Thursday, May 02, 2002
Keith Replies ... However, I don't think I'm understood. I don't mean, "how do I tell that a piece of XML is a SOAP message", but given any SOAP message, how I tell the "type" of that SOAP message? Sounds a lot like Tim & Martin's point that there's no common way to reffer to a binding/operation outside of WSDL [I guess some XPath type approach that works on the logical WSDL model is the closest you can get today]. I'm sure this'll be fixed in WSDL 1.2, right Keith ? But, if you're taking a messaging approach, then all you really care about is the schema right ?, for which you should be able to extract based on the QNames used in the message.
My proposal doesn't modify HTTP at all.... [Snell's Blog] There isn't a single HTTP stack out there that will know what to do with INVOKE. This negates 99% of the reasons to use HTTP.
....Given any XML document, you can look at it's default namespace and tell it's type. [KeithBa's Blog] I'm going to assume that this is a typo, if not, Keith should know better.

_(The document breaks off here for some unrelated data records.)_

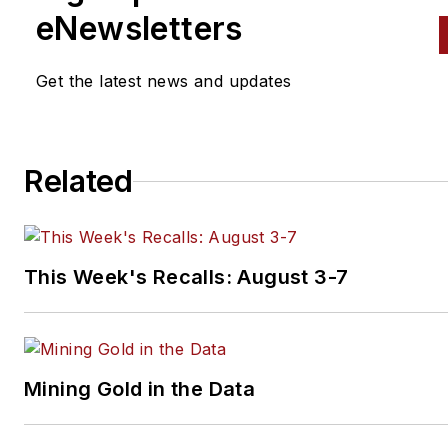
eNewsletters
Get the latest news and updates
Related
This Week's Recalls: August 3-7
Mining Gold in the Data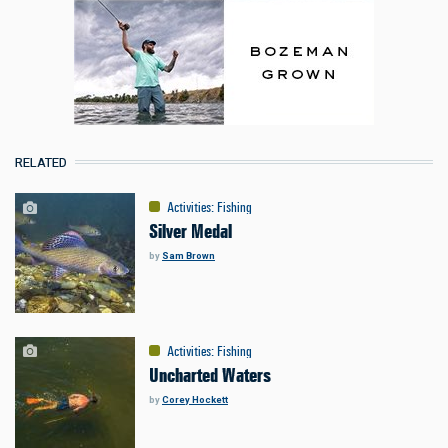
RELATED
Activities
:
Fishing
Silver Medal
by
Sam Brown
Activities
:
Fishing
Uncharted Waters
by
Corey Hockett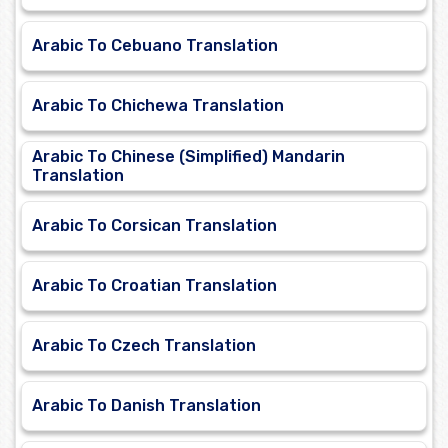
Arabic To Cebuano Translation
Arabic To Chichewa Translation
Arabic To Chinese (Simplified) Mandarin
Translation
Arabic To Corsican Translation
Arabic To Croatian Translation
Arabic To Czech Translation
Arabic To Danish Translation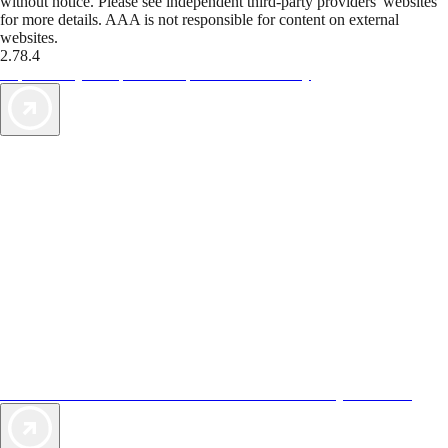
without notice. Please see independent third-party providers' websites
for more details. AAA is not responsible for content on external
websites.
2.78.4
TripTik lets you explore the open road made easy
AAA Vacations® offers exclusive value not found anywhere else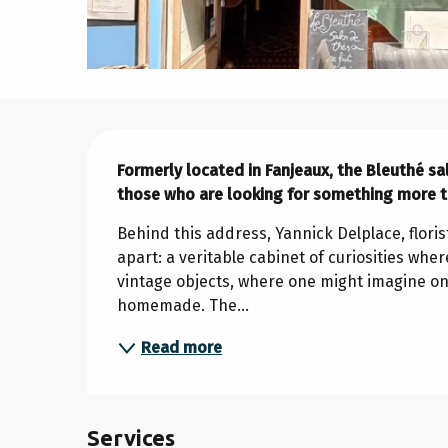
Description
Formerly located in Fanjeaux, the Bleuthé s
those who are looking for something more th
Behind this address, Yannick Delplace, floris
apart: a veritable cabinet of curiosities wher
vintage objects, where one might imagine one
homemade. The...
Read more
Services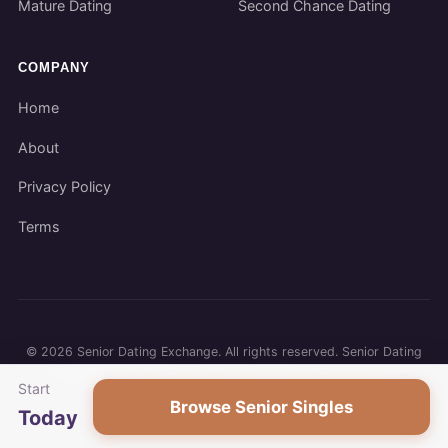
Mature Dating
Second Chance Dating
COMPANY
Home
About
Privacy Policy
Terms
©
2026
Senior Dating Exchange. All rights reserved. Senior Dating
Exchange participates in affiliate programs. We may earn a
Start
commission when you use our links.
Browse Senior Singles
Today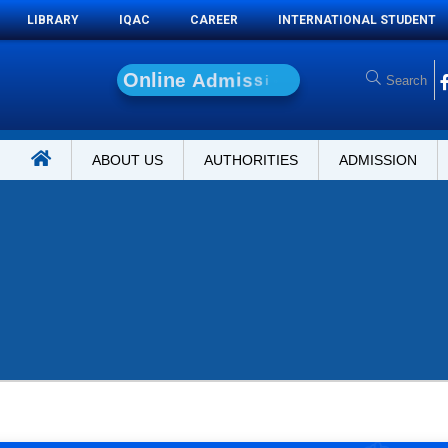
LIBRARY
IQAC
CAREER
INTERNATIONAL STUDENT
O
n
l
i
n
e
A
d
m
i
s
s
i
o
n
ABOUT US
AUTHORITIES
ADMISSION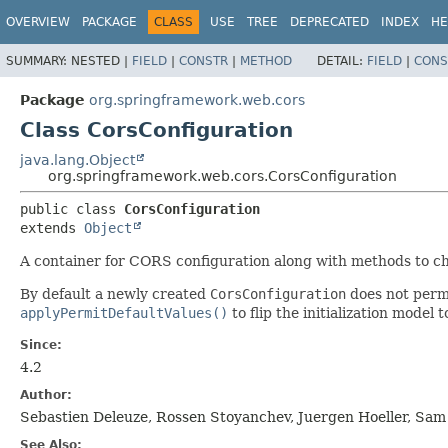
OVERVIEW
PACKAGE
CLASS
USE
TREE
DEPRECATED
INDEX
HE
SUMMARY:
NESTED |
FIELD
|
CONSTR
|
METHOD
DETAIL:
FIELD
|
CONS
Package
org.springframework.web.cors
Class CorsConfiguration
java.lang.Object
org.springframework.web.cors.CorsConfiguration
public class 
CorsConfiguration
extends 
Object
A container for CORS configuration along with methods to ch
By default a newly created
CorsConfiguration
does not permi
applyPermitDefaultValues()
to flip the initialization model
Since:
4.2
Author:
Sebastien Deleuze, Rossen Stoyanchev, Juergen Hoeller, Sa
See Also: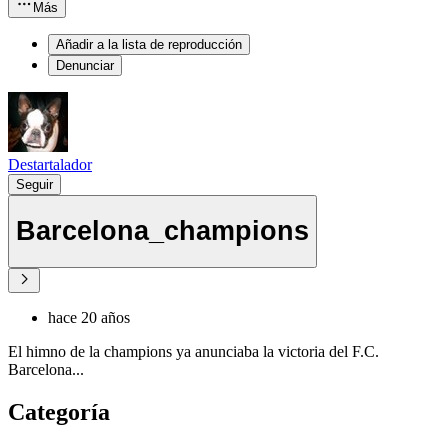
Más
Añadir a la lista de reproducción
Denunciar
Destartalador
Seguir
Barcelona_champions
hace 20 años
El himno de la champions ya anunciaba la victoria del F.C.
Barcelona...
Categoría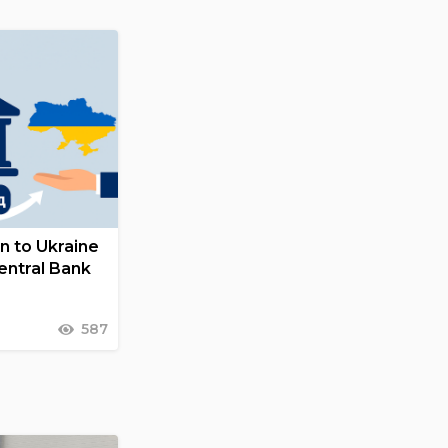
on to Ukraine
entral Bank
587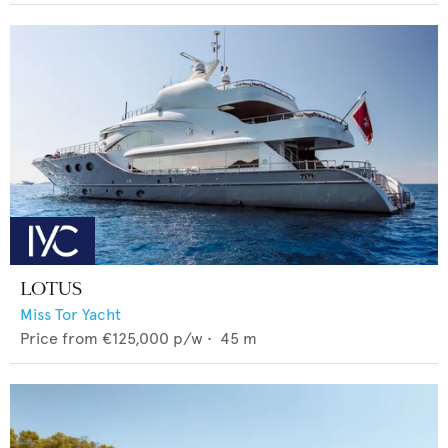
LOTUS
Miss Tor Yacht
Price from
€125,000
p/w •
45
m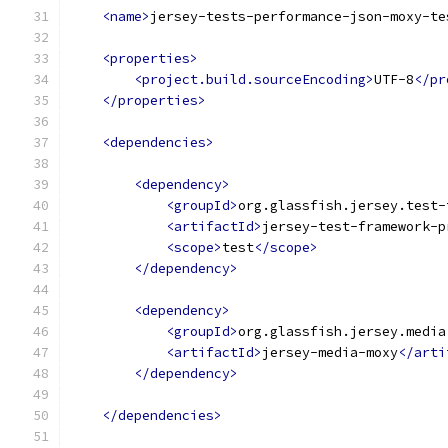
<name>
jersey-tests-performance-json-moxy-te
<properties>
<project.build.sourceEncoding>
UTF-8
</pr
</properties>
<dependencies>
<dependency>
<groupId>
org.glassfish.jersey.test-
<artifactId>
jersey-test-framework-p
<scope>
test
</scope>
</dependency>
<dependency>
<groupId>
org.glassfish.jersey.media
<artifactId>
jersey-media-moxy
</arti
</dependency>
</dependencies>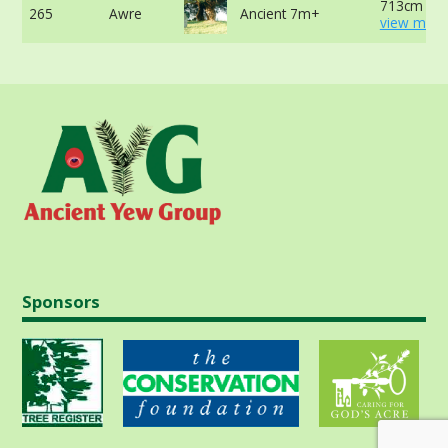
713cm at 
265
Awre
Ancient 7m+
view more
Sponsors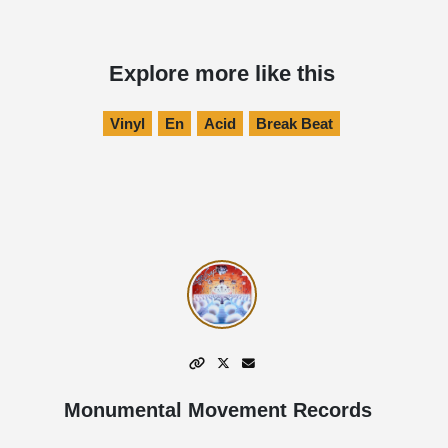
Explore more like this
Vinyl
En
Acid
Break Beat
Monumental Movement Records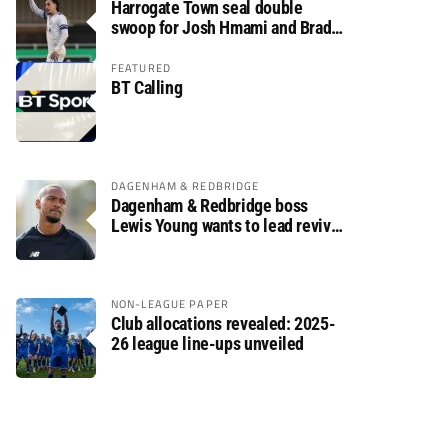
Harrogate Town seal double
swoop for Josh Hmami and Brad
Dolaghan
FEATURED
BT Calling
DAGENHAM & REDBRIDGE
Dagenham & Redbridge boss
Lewis Young wants to lead revival
after relegation
NON-LEAGUE PAPER
Club allocations revealed: 2025-
26 league line-ups unveiled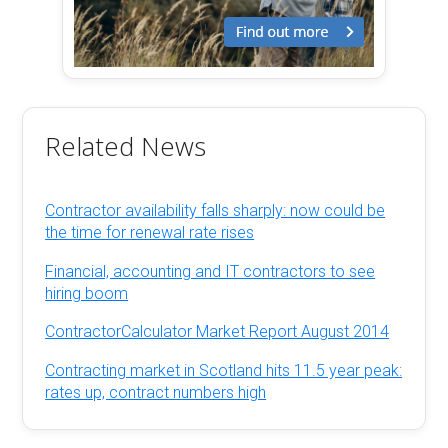
Related News
Contractor availability falls sharply: now could be
the time for renewal rate rises
Financial, accounting and IT contractors to see
hiring boom
ContractorCalculator Market Report August 2014
Contracting market in Scotland hits 11.5 year peak:
rates up, contract numbers high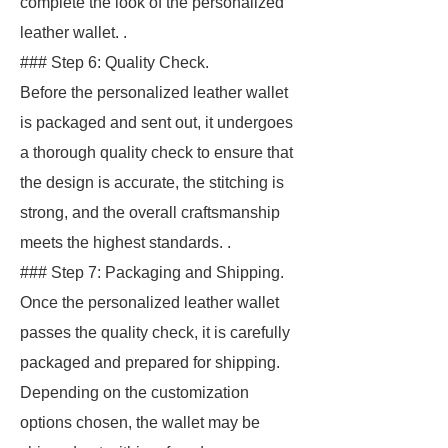
complete the look of the personalized
leather wallet. .
### Step 6: Quality Check.
Before the personalized leather wallet
is packaged and sent out, it undergoes
a thorough quality check to ensure that
the design is accurate, the stitching is
strong, and the overall craftsmanship
meets the highest standards. .
### Step 7: Packaging and Shipping.
Once the personalized leather wallet
passes the quality check, it is carefully
packaged and prepared for shipping.
Depending on the customization
options chosen, the wallet may be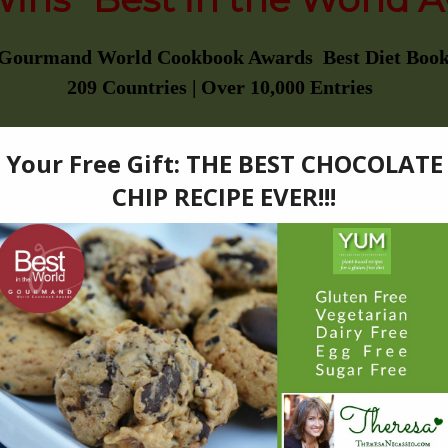
 Gourmand World Cookbook Awards Best Diet Book
209 Countries | Over 10,000 Entries
———————–
EAT MAGAZINE
2016 “BEST GIFT PICK”
———————–
PUBLISHERS WEEKLY
“STARRED REVIEW”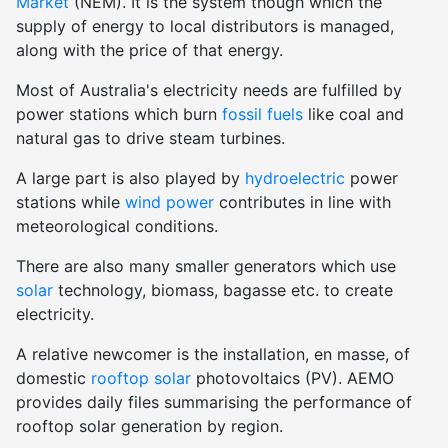
Market
(NEM). It is the system though which the
supply of energy to local distributors is managed,
along with the price of that energy.
Most of Australia's electricity needs are fulfilled by
power stations which burn
fossil fuels
like coal and
natural gas to drive steam turbines.
A large part is also played by
hydroelectric
power
stations while
wind power
contributes in line with
meteorological conditions.
There are also many smaller generators which use
solar
technology, biomass, bagasse etc. to create
electricity.
A relative newcomer is the installation, en masse, of
domestic
rooftop solar
photovoltaics (PV). AEMO
provides daily files summarising the performance of
rooftop solar generation by region.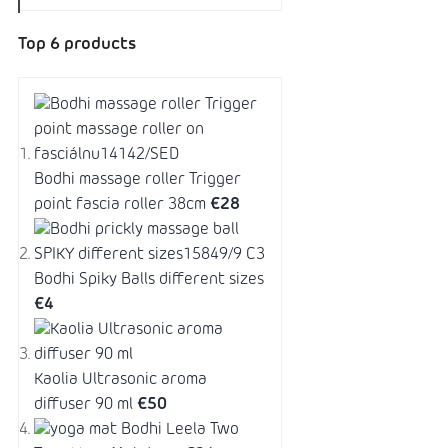
Top 6 products
Bodhi massage roller Trigger
point fascia roller 38cm
€28
Bodhi Spiky Balls different sizes
€4
Kaolia Ultrasonic aroma
diffuser 90 ml
€50
Bodhi Leela Two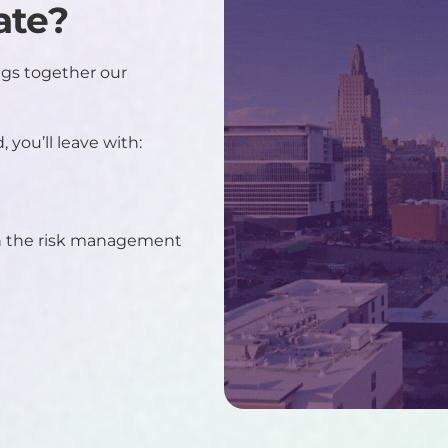
ate?
gs together our
 you’ll leave with:
in the risk management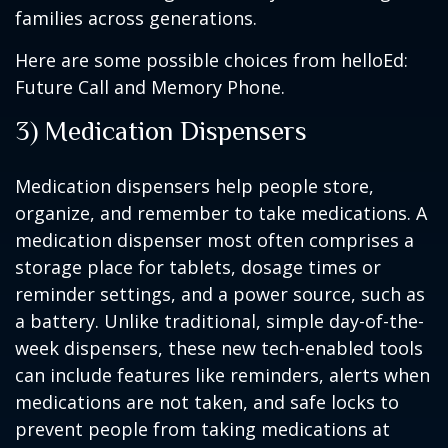
families across generations.
Here are some possible choices from helloEd:
Future Call and Memory Phone.
3) Medication Dispensers
Medication dispensers help people store,
organize, and remember to take medications. A
medication dispenser most often comprises a
storage place for tablets, dosage times or
reminder settings, and a power source, such as
a battery. Unlike traditional, simple day-of-the-
week dispensers, these new tech-enabled tools
can include features like reminders, alerts when
medications are not taken, and safe locks to
prevent people from taking medications at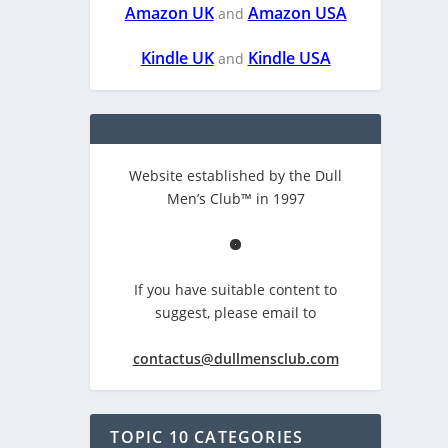
Amazon UK
Amazon USA
and
Kindle UK
Kindle USA
and
Website established by the Dull
Men’s Club™ in 1997
If you have suitable content to
suggest, please email to
contactus@dullmensclub.com
TOPIC 10 CATEGORIES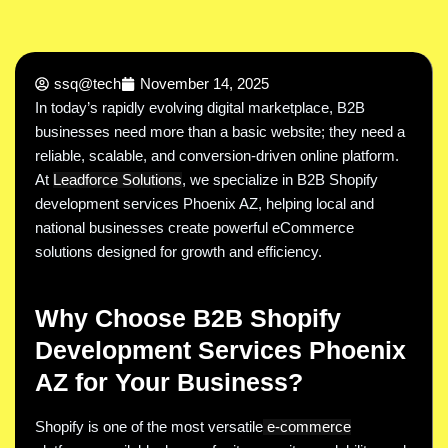
ssq@tech
November 14, 2025
In today’s rapidly evolving digital marketplace, B2B
businesses need more than a basic website; they need a
reliable, scalable, and conversion-driven online platform.
At
Leadforce Solutions
, we specialize in B2B Shopify
development services Phoenix AZ, helping local and
national businesses create powerful eCommerce
solutions designed for growth and efficiency.
Why Choose B2B Shopify
Development Services Phoenix
AZ for Your Business?
Shopify is one of the most versatile
e-commerce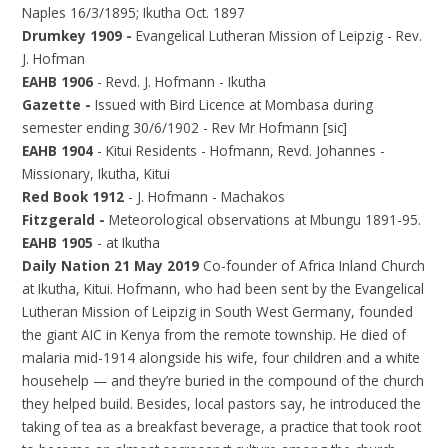
Naples 16/3/1895; Ikutha Oct. 1897
Drumkey 1909 -
Evangelical Lutheran Mission of Leipzig - Rev.
J. Hofman
EAHB 1906
- Revd. J. Hofmann - Ikutha
Gazette -
Issued with Bird Licence at Mombasa during
semester ending 30/6/1902 - Rev Mr Hofmann [sic]
EAHB 1904
- Kitui Residents - Hofmann, Revd. Johannes -
Missionary, Ikutha, Kitui
Red Book 1912
- J. Hofmann - Machakos
Fitzgerald -
Meteorological observations at Mbungu 1891-95.
EAHB 1905
- at Ikutha
Daily Nation 21 May 2019
Co-founder of Africa Inland Church
at Ikutha, Kitui. Hofmann, who had been sent by the Evangelical
Lutheran Mission of Leipzig in South West Germany, founded
the giant AIC in Kenya from the remote township. He died of
malaria mid-1914 alongside his wife, four children and a white
househelp — and they’re buried in the compound of the church
they helped build. Besides, local pastors say, he introduced the
taking of tea as a breakfast beverage, a practice that took root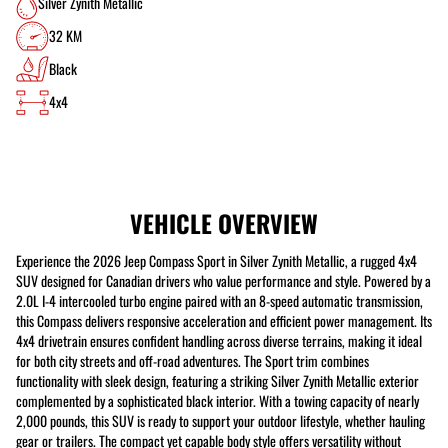
Silver Zynith Metallic
32 KM
Black
4x4
VEHICLE OVERVIEW
Experience the 2026 Jeep Compass Sport in Silver Zynith Metallic, a rugged 4x4
SUV designed for Canadian drivers who value performance and style. Powered by a
2.0L I-4 intercooled turbo engine paired with an 8-speed automatic transmission,
this Compass delivers responsive acceleration and efficient power management. Its
4x4 drivetrain ensures confident handling across diverse terrains, making it ideal
for both city streets and off-road adventures. The Sport trim combines
functionality with sleek design, featuring a striking Silver Zynith Metallic exterior
complemented by a sophisticated black interior. With a towing capacity of nearly
2,000 pounds, this SUV is ready to support your outdoor lifestyle, whether hauling
gear or trailers. The compact yet capable body style offers versatility without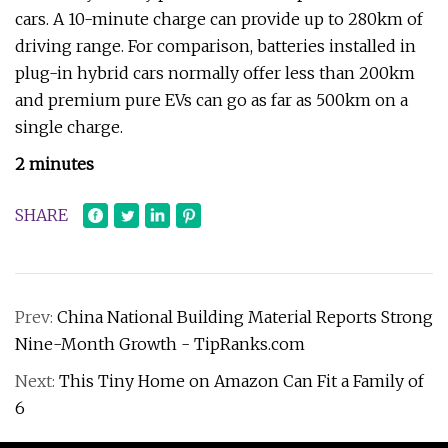
cars. A 10-minute charge can provide up to 280km of
driving range. For comparison, batteries installed in
plug-in hybrid cars normally offer less than 200km
and premium pure EVs can go as far as 500km on a
single charge.
2 minutes
SHARE
Prev:
China National Building Material Reports Strong
Nine-Month Growth - TipRanks.com
Next:
This Tiny Home on Amazon Can Fit a Family of
6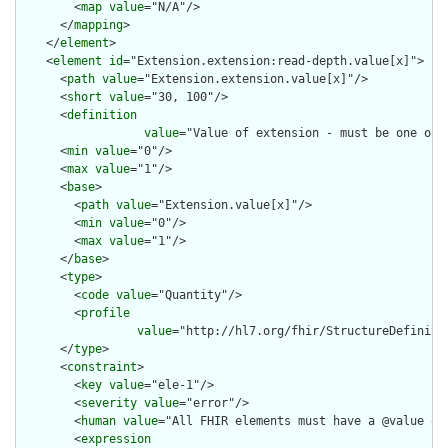
        <
map
value
="N/A"/>

      </
mapping
>

    </
element
>

    <
element
id
="Extension.extension:read-depth.value[x]">

      <
path
value
="Extension.extension.value[x]"/>

      <
short
value
="30, 100"/>

      <
definition
value
="Value of extension - must be one of 
      <
min
value
="0"/>

      <
max
value
="1"/>

      <
base
>

        <
path
value
="Extension.value[x]"/>

        <
min
value
="0"/>

        <
max
value
="1"/>

      </
base
>

      <
type
>

        <
code
value
="Quantity"/>

        <
profile
value
="http://hl7.org/fhir/StructureDefinitio
      </
type
>

      <
constraint
>

        <
key
value
="ele-1"/>

        <
severity
value
="error"/>

        <
human
value
="All FHIR elements must have a @value or 
        <
expression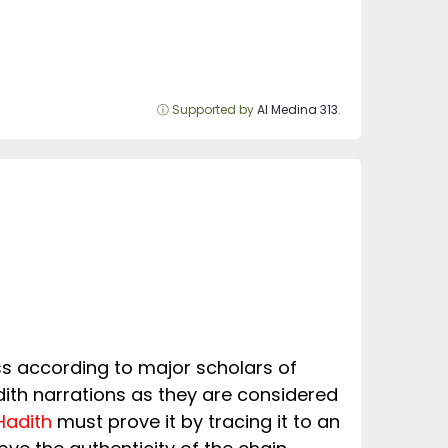
ⓘ Supported by
Al Medina 313
.
eless according to major scholars of
ith narrations as they are considered
Hadith
must prove it by tracing it to an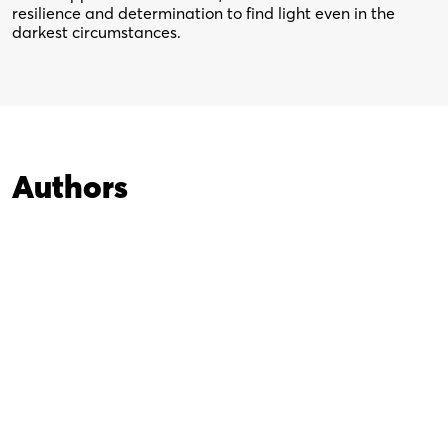
resilience and determination to find light even in the
darkest circumstances.
Authors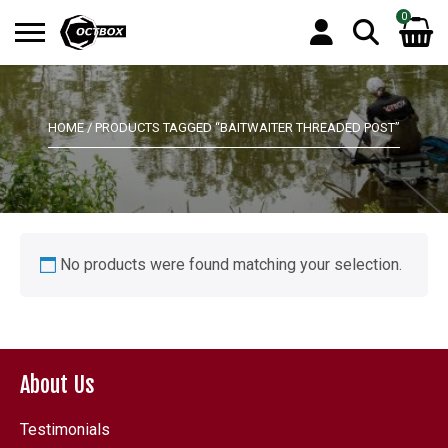
0
Search
No products in the basket.
for:
HOME
/ PRODUCTS TAGGED “BAITWAITER THREADED POST”
No products were found matching your selection.
About Us
Testimonials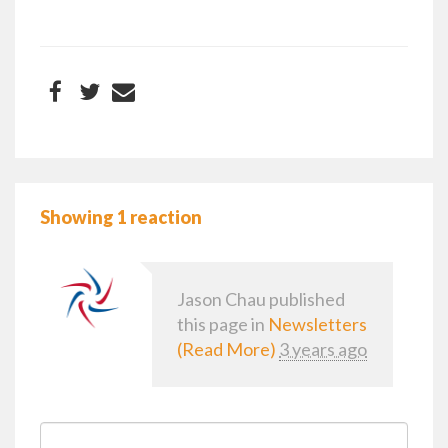
Showing 1 reaction
Jason Chau
published
this page in
Newsletters
(Read More)
3 years ago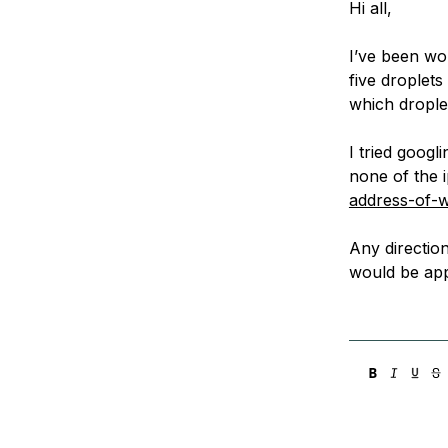
Hi all,
Storage
Startups and SMBs
Web and App Platforms
Browse all products
I’ve been wo
five droplets
See all solutions
which drople
I tried googl
none of the 
address-of-w
Any directio
would be app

The default namespace MEANS NOTHING! Its perfectly valid for a WSDL doc to not have the WSDL namespace as its default namespace (as long as the elements are qualified properly). The root element QName (the element local name + namespace URI) tells you that a WSDL doc is a WSDL doc, why is SOAP any different ?, the root element QName ( {http://schemas.xmlsoap.org/soap/envelope/}Envelope for SOAP 1.1 ) tells you that its a SOAP message.
I've organized some thoughts on the use of HTTP POST and GET with SOAP. After going back to the HTTP specification, I came up with a somewhat surprising (to me) conclusion: for SOAP RPC, what we need is a new HTTP Operation called INVOKE. Read this for details.
Bottom line: SOAP RPC SHOULD NOT USE HTTP POST.[Snell's Blog] If its going to take modifying HTTP to use it with SOAP, then it seems completely pointless to use HTTP at all, its hardly an ideal transport for SOAP to begin with.
Wednesday, May 01, 2002
Justin Writes ....I can also only assume that ASP.NET is discounted because out of the box it will match elements to parameters of the method. This is both fortunate and unfortunate. [News from the forest] I discounted it because by default it generate a <myMethod> element, although its not following the RPC part of the SOAP spec, it is still clearly RPC.
Cool ! Christian Forsberg has written a new PocketSOAP article Calling Secure Web Services for the Microsoft Mobile Devices site.